Someone posted an 8020 jig/fixture/jixture fairly recently that was roughly the shape of an Anvil or Bringheli jig. Not the Dr. Welby one (who's name I remember and I know how to find it). Does anyone know what I'm talking about. Tried to search. Didn't help.


----------



## compositepro (Jun 21, 2007)

http://forums.mtbr.com/frame-building/frame-jig-homemade-670483.html

scroll down


----------



## Feldybikes (Feb 17, 2004)

Not the one I was thinking of. I actually found that thread. I believe there was a more recent on that had a picture of a jig that used connector plates that have a curve cut into them for an adjustable angle (not sure what they're called).


----------



## Fortyfour (Feb 23, 2010)

*Frame Jig*

Not sure if this is the one, but here's mine I recently finished that is similar to your description:


Movin' in by BLACK CAP Studio, on Flickr

More here.


----------



## stuntnuts (Dec 7, 2010)

This one?


----------



## Feldybikes (Feb 17, 2004)

44:

That's similar, but I recall the picture being the side view, so probably not the one I was thinking of. Thanks for sharing. I went through a chunk of the album, did I miss other pics of the jig?

Stuntnuts:

I think that's it. Is that yours? Do you have other pictures? Thanks!


----------



## stuntnuts (Dec 7, 2010)

Feldybikes said:


> Stuntnuts:
> 
> I think that's it. Is that yours? Do you have other pictures? Thanks!

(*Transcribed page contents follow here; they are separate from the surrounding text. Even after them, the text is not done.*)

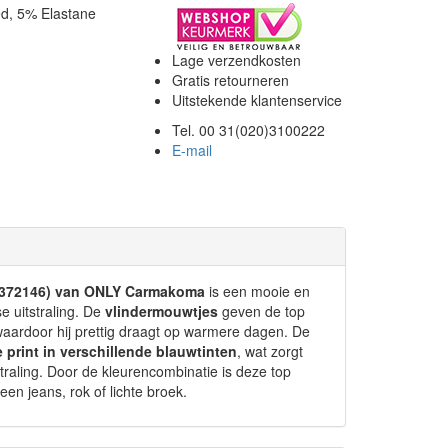
ed, 5% Elastane
Lage verzendkosten
Gratis retourneren
Uitstekende klantenservice
Tel. 00 31(020)3100222
E-mail
 15372146) van ONLY Carmakoma
is een mooie en
e uitstraling. De
vlindermouwtjes
geven de top
, waardoor hij prettig draagt op warmere dagen. De
 print in verschillende blauwtinten
, wat zorgt
itstraling. Door de kleurencombinatie is deze top
en jeans, rok of lichte broek.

Yes, that one is mine. I've got more pics in my built thread....

http://forums.mtbr.com/frame-building/my-first-attempt-basement-framebuilding-684218.html


----------



## Fortyfour (Feb 23, 2010)

*Re: Frame Jig*



Feldybikes said:


> 44: did I miss other pics of the jig?


Those are the only pics online of the jig. If you want to see something specific, let me know and I can take additional shots.


----------



## Meriwether (Jul 26, 2007)

stuntnuts said:


> Yes, that one is mine. I've got more pics in my built thread....
> 
> http://forums.mtbr.com/frame-building/my-first-attempt-basement-framebuilding-684218.html


Really cool fixture! 
For the home made frame fixtures, especially for the one stuntnuts created, what do you estimate the total cost of the custom parts and 80/20 stock parts all said and done?


----------



## spokeywheeler (Dec 1, 2006)

Here's mine. Still a work in progress. Sorry for the low quality phone pic. Kinda like a Bringheli, sort of.


----------



## cdn-dave (Jan 6, 2007)

Here's a shot of mine,









inspired by these two:

Bicycle Framebuilding Jig - a set on Flickr

and

Frame Fixture - AlexAndChristine's Photos | SmugMug

The joints are overkill and a real PITA to adjust. Live and learn eh. I bolted a section of tube from the old Hercules frame to the back and it's mounted in my bike stand.

Only the cones were custom-made. I got them pretty cheap (5 pcs for 28€) from myhammer.de, an online contracting portal here in Germany. Looks like they've expanded to the US, but I'm sure there are lots of job shops that can make these for ya.

Have fun!


----------



## NSCustoms (Dec 7, 2011)

Check out Misumi, they sell extrusions alot cheaper and have a massive catalog of automation components that you could build a pretty bad ass fixture with.


----------